Schwere Verluste für russische Einheit: 79. Brigade der ukrainischen Luftlandetruppen zwingt Bataillon „Oplot“ bei Pokrowsk zum Rückzug.
Lage an der Front bei Pokrowsk
Nach Angaben von UATV: Die 79. unabhängige Taurische Luftlande-Sturmbrigade hat den russischen Streitkräften im Raum Pokrowsk erhebliche Verluste zugefügt. Das zweite Bataillon der 5. eigenständigen motorisierten Schützenbrigade „Oplot“ musste nach den ukrainischen Operationen zur Wiederherstellung abgezogen werden – ein klares Zeichen für kritische, nicht ersetzbare Verluste auf russischer Seite.
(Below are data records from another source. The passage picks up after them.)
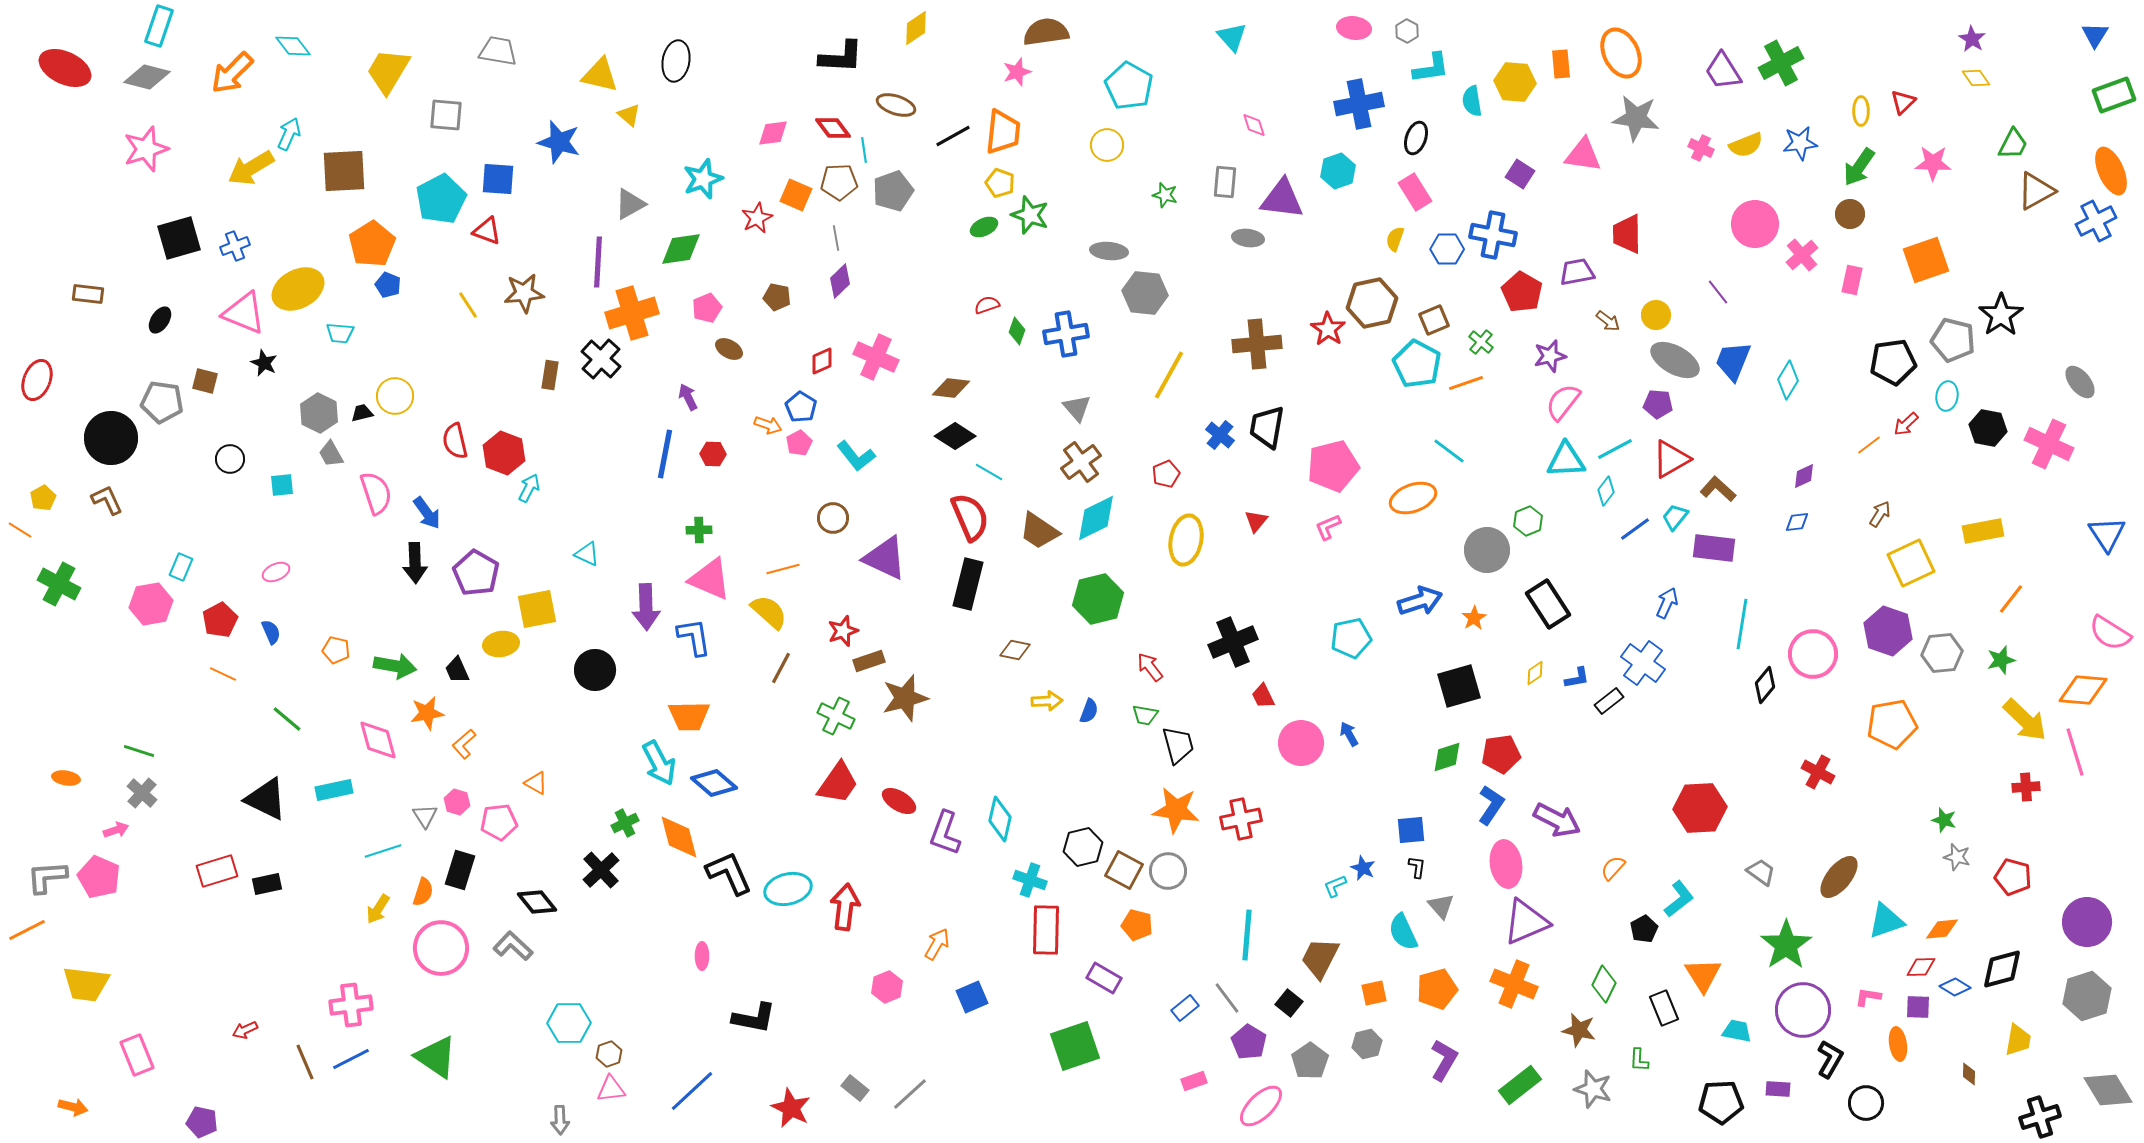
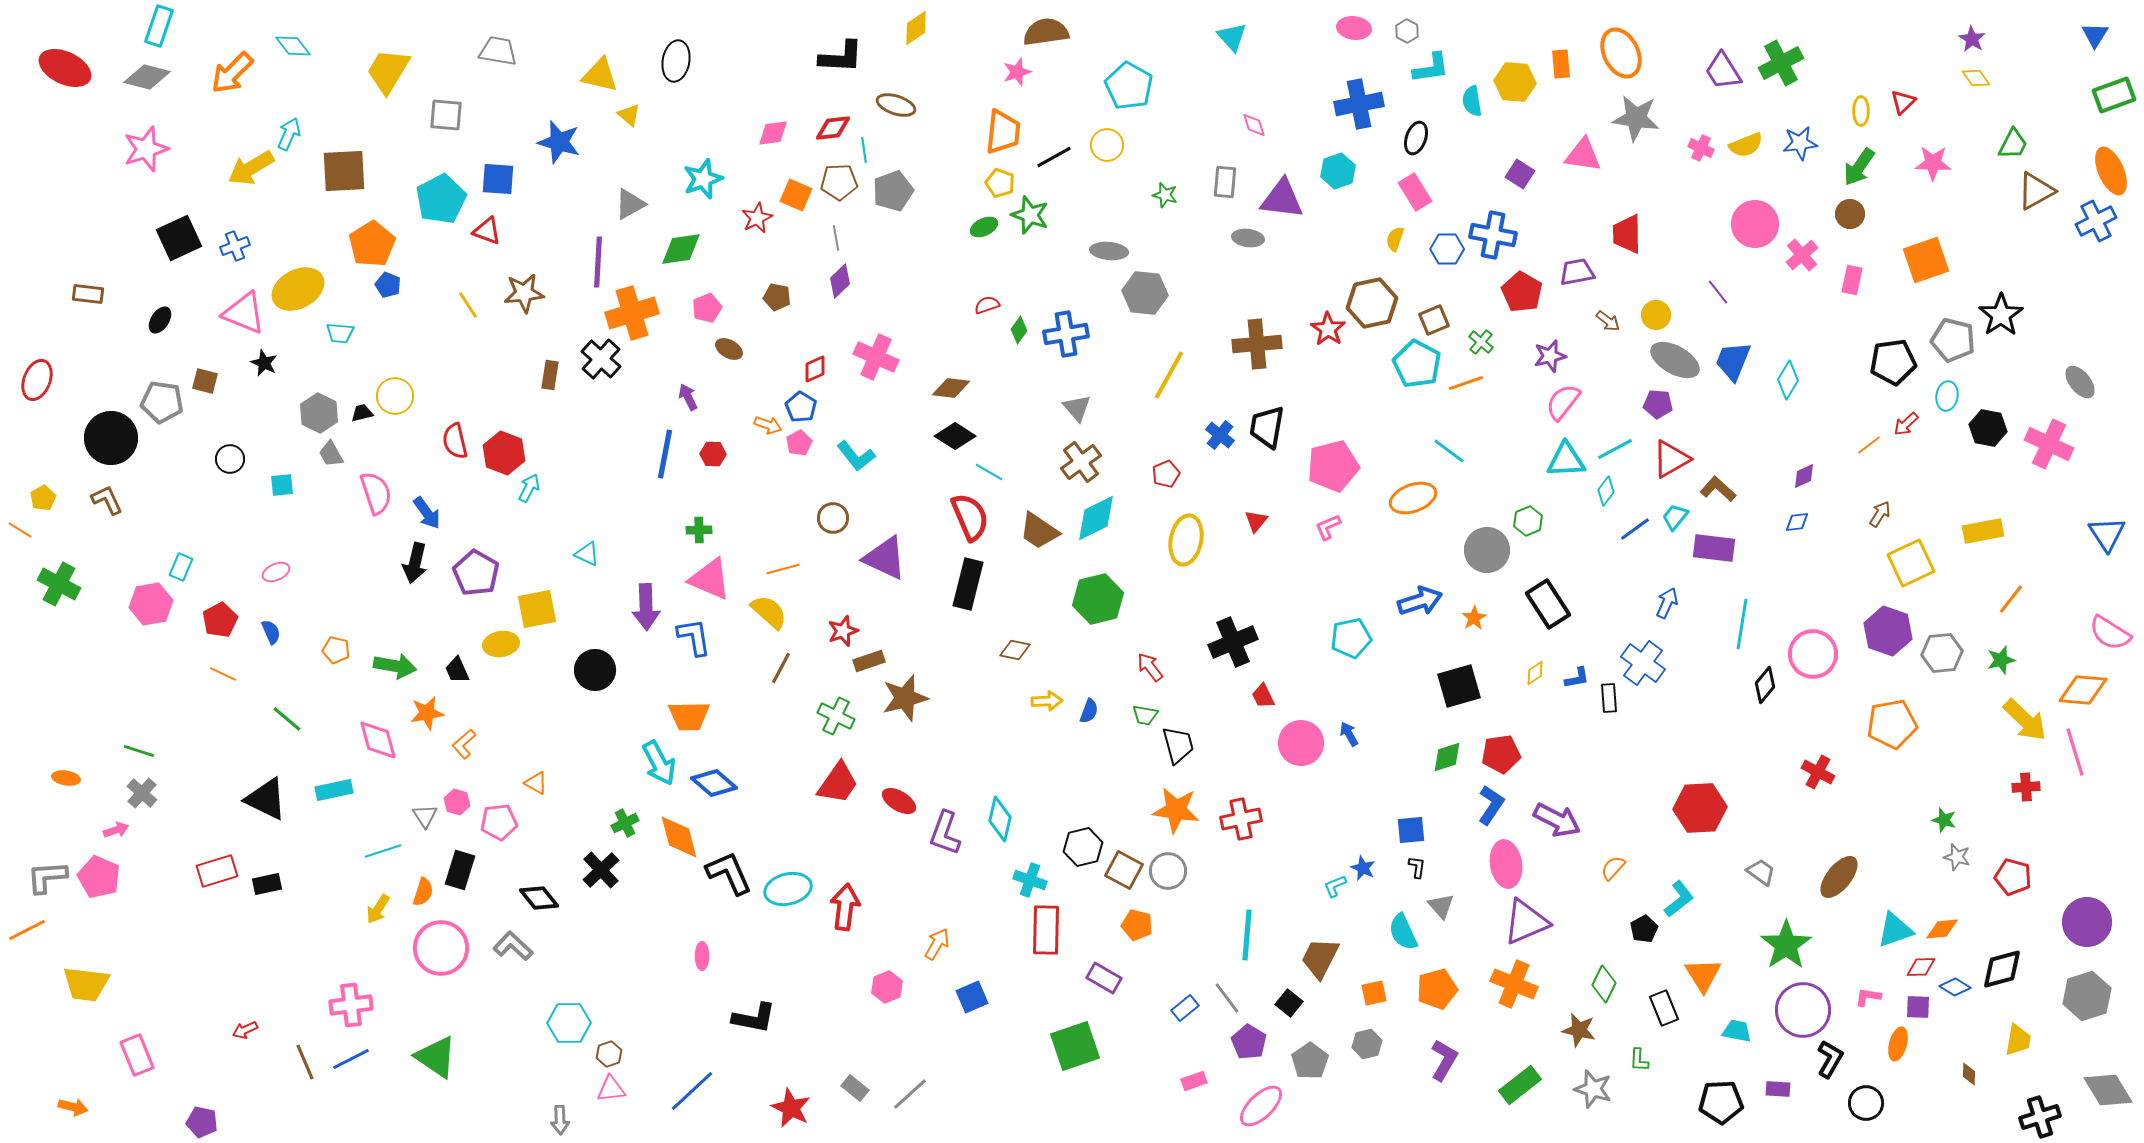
red diamond at (833, 128): rotated 60 degrees counterclockwise
black line at (953, 136): moved 101 px right, 21 px down
black square at (179, 238): rotated 9 degrees counterclockwise
green diamond at (1017, 331): moved 2 px right, 1 px up; rotated 16 degrees clockwise
red diamond at (822, 361): moved 7 px left, 8 px down
black arrow at (415, 563): rotated 15 degrees clockwise
black rectangle at (1609, 701): moved 3 px up; rotated 56 degrees counterclockwise
black diamond at (537, 902): moved 2 px right, 4 px up
cyan triangle at (1886, 921): moved 9 px right, 9 px down
orange ellipse at (1898, 1044): rotated 24 degrees clockwise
Die 79. Brigade gehört zum 7. Korps für schnelle Einsätze der ukrainischen Luftlandetruppen. Ihre Soldaten kennen die 5. motorisierte Schützenbrigade, die nach dem ukrainischen Verräter Oleksandr Sachartschenko benannt ist, bereits seit Beginn des russisch-ukrainischen Krieges im Jahr 2014. Seitdem kam es immer wieder zu heftigen Gefechten, etwa um den Flughafen von Donezk, was die anhaltende Intensität der Kämpfe in dieser Region unterstreicht. Diese Einheit hat sich über die Jahre hinweg einen Ruf als besonders schlagkräftiger Gegner erarbeitet.
Bewegungen beim Gegner
Nach vorliegenden Erkenntnissen verlegen Teile einer feindlichen motorisierten Schützenbrigade ihre Stellungen aus dem Gebiet um Pokrowsk und Myrnohrad in andere Ortschaften. Generalmajor Oleksandr Komarenko wertet diese Schritte als Beleg für die schwierige Lage des Gegners und dessen Reaktion auf den Druck durch die ukrainischen Streitkräfte.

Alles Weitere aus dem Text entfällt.